DM: I think that is absolutely wrong. Athletes probably have more of an obligation to do so precisely because of their public position. Athletes are citizens too. In the 1960s Tommie Smith, John Carlos, Muhammad All and others stepped up and took principled positions on issues. Now athletes are either making the most milquetoast statements or shilling for corporations that exploit their workers. For instance, Michael Jordan who was the public face and billboard for Nike while they make their money off of Asian sweat-shop labor. A few years ago Jerry Rice came out to the grand opening of Nike's San Francisco downtown store. When Jerry showed up the press started asking him about child labor in Nike's Asian factories and he was just blown away. He said, "What right do you have to ask these questions?" Well, if you shill for Nike, you should have to answer those questions. In a way Jerry was an innocent man, he didn't understand the connections.
DZ: Can you see players today speaking out against the war in Iraq?

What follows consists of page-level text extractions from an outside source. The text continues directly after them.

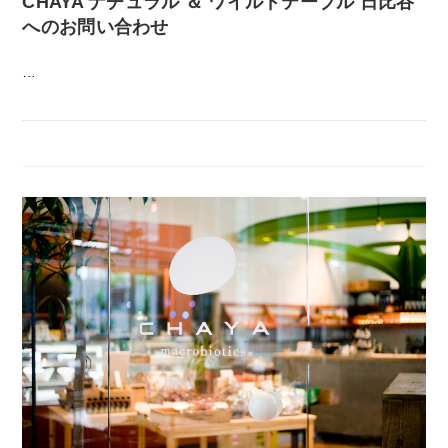
CHAYA ナチュラル ＆ ワイルドテーブル 日比谷
へのお問い合わせ
…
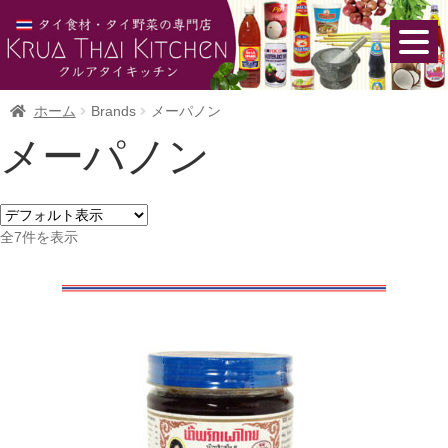
ホーム
Brands
メーパノン
メーパノン
全7件を表示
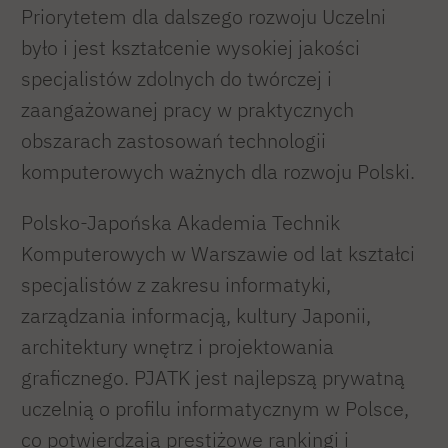
Priorytetem dla dalszego rozwoju Uczelni
było i jest kształcenie wysokiej jakości
specjalistów zdolnych do twórczej i
zaangażowanej pracy w praktycznych
obszarach zastosowań technologii
komputerowych ważnych dla rozwoju Polski.
Polsko-Japońska Akademia Technik
Komputerowych w Warszawie od lat kształci
specjalistów z zakresu informatyki,
zarządzania informacją, kultury Japonii,
architektury wnętrz i projektowania
graficznego. PJATK jest najlepszą prywatną
uczelnią o profilu informatycznym w Polsce,
co potwierdzają prestiżowe rankingi i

DM: It's possible, I doubt if it will happen. I think all people need to be more political, including athletes, but we need a mass movement to raise our political consciousness and push the political establishment. It is a chicken/egg problem but I see signs of it building because people are feeling the pain of the present administration's policies. In the 1960's there was more of a mass movement that coalesced around civil rights, rolled into Vietnam and the women's movement. You could not held be exposed to those ideas of economic and social
justice. Just as today, a lot of athletes were pretty traditional about the system back then. That "don't question authority" attitude was more entrenched back then but began to change when these movements began to build. Of course we had great national leadership during that era in Martin Luther King, Malcolm X, and Robert Kennedy. I think a lot of people are opposed to the Iraq occupation and if that goes on too much longer it will ignite people. I want to be clear, I think no one should be obligated to do anything. Freedom means freedom to choose how you want to live your life. But that cuts both ways. History shows that if the citizens do nothing or very little the elites will rob them blind. My position has always been that everyone has the right to be free to speak out on anything. That is the biggest stone in our country's foundation. Last season Toni Smith the woman's basketball player from Manhattanville College Smith turned her back on the U.S. flag protesting poverty and injustice here in the US. It was a courageous and remarkable act, exercising her right of free expression. In the 1960s, athletes saw how sport was connected to politics. Smith and Carlos wanted to open the world's eyes as to how African-Americans were treated at home. They said that you can't just send us out to run and jump and represent the United States and say things are groovy.
DZ: Do you think we need a new revolt of the athletes?
DM: I think we need a revolt only in the sense that fundamental change needs to happen in many sectors of society. In our major professional sports the
athletes made tremendous positive changes via their unions during the past 25 years. At the NFLPA we organized the players and built a strong union and now we have power and equity, a seat at the table and leverage and to get the compensation the athletes deserve. I think the professional sports unions are excellent examples showing how unions can effect positive change, how people can use ideas and organization to change structures. That is what the 1960s were really all about. People say we need - and I think they are right - political mass movements to effect positive change in the major political and economic structures. I think right now, today, with Bush, the Iraq occupation and what his government has planned for the country and the world, we are looking down the barrel of a gun. It is time to act. As we used to say, back in the day, "Don't mourn America, organize."